Every Thursday for years Sydney Garth drove from his home in Washington, D.C. to New Jersey to care for his grandmother. Baltimore was nothing more than a city in the rear view as he headed north on I-95. But a tragic accident has stranded him here for nearly a year. He doesn't want to just go home for the holidays; he wants to go home for good.
Something you do every morning in a matter of seconds takes Garth a full ten minutes and a team of nurses. His life is now reliant on others. Because of an accident, his legs now fail him. And he can't even recall the crash.
"I can't really tell you what happened because things are sort of hazy," Garth told us one afternoon just before Thanksgiving.
All Sydney knows now is his new reality in a rehabilitation facility in Overlea. He ended up here after months in the Baltimore hospitals that saved his life. Last November he was hit by a suspected drunk driver as he headed into the Ft. McHenry tunnel on one of those trips to New Jersey.
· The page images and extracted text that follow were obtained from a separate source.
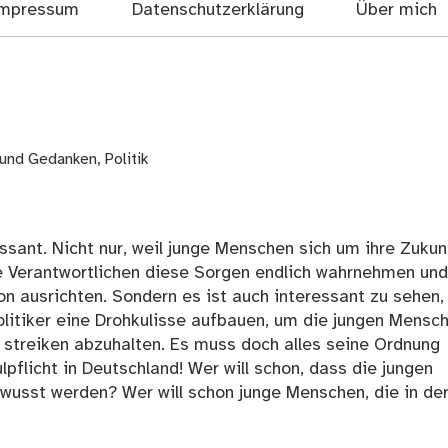
mpressum
Datenschutzerklärung
Über mich
 und Gedanken
,
Politik
ssant. Nicht nur, weil junge Menschen sich um ihre Zukun
e Verantwortlichen diese Sorgen endlich wahrnehmen und
on ausrichten. Sondern es ist auch interessant zu sehen,
olitiker eine Drohkulisse aufbauen, um die jungen Mensc
streiken abzuhalten. Es muss doch alles seine Ordnung
lpflicht in Deutschland! Wer will schon, dass die jungen
usst werden? Wer will schon junge Menschen, die in de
Garth is paralyzed. And it's not just his legs, he says, but also his spirit. He says, "People who see it just don't understand it. I'm just trapped."
Garth is not trapped entirely by his injuries. Some of his limitations come from the system designed to help him overcome them. When Sydney was moved to the Overlea hospital, it wasn't by choice. He says he lobbied for a facility closer to home. But he had no medical insurance when he was hit and because he was getting government disability, he says he had little say in the process.
As a result Garth was placed more than 50 miles from his home in Washington. It's not that the care he receives isn't good. It's that he is far away from family, friends and his close-knit church community. Instead, he's spent every day for nearly a year away from a home.
"I've got to get out of here somehow and I don't know how I'm going to do it," Garth said.
But getting out of this hospital and into a facility closer to Washington, D.C. will be tough according to Steve Kelly, a Baltimore-based victim rights attorney who says he is working Garth's case pro bono at the request of Mothers Against Drunk Driving. At the moment, the hospital that cares for Sydney gets all but $75 of his monthly disability check.
Garth also has an outstanding bill from his current facility for more than $7,000 and is racking up charges day after day. That is a massive hurdle according to Kelly, who says, "No other facility will take him with an outstanding balance."
Kelly says he's not just seeking justice for the driver who hit Garth. He also took the case, he says, to shine a light on a system that has isolated a victim who desperately wants to go back home.
"He's not asking to be put up in the Ritz-Carlton. He's asking to be in the District of Columbia," Kelly said.
Getting Garth back to D.C. is the goal. That's where he says he can lean on his support network, get back to work and start earning a paycheck. He had several part-time jobs in the District before his accident, most notably as an office manager for the estate of 70s disco legend Van McCoy, known best for the smash-hit "The Hustle".
Sydney tells us he just wants to get back to a normal life, the kind he had before the accident. He wants a life he says is about more than just a battle to get out of bed in the morning. He wants to go home.
"I don't want to be here a year. I don't," Garth said, "I can't. I can't. I can't. I just can't. I really just can't."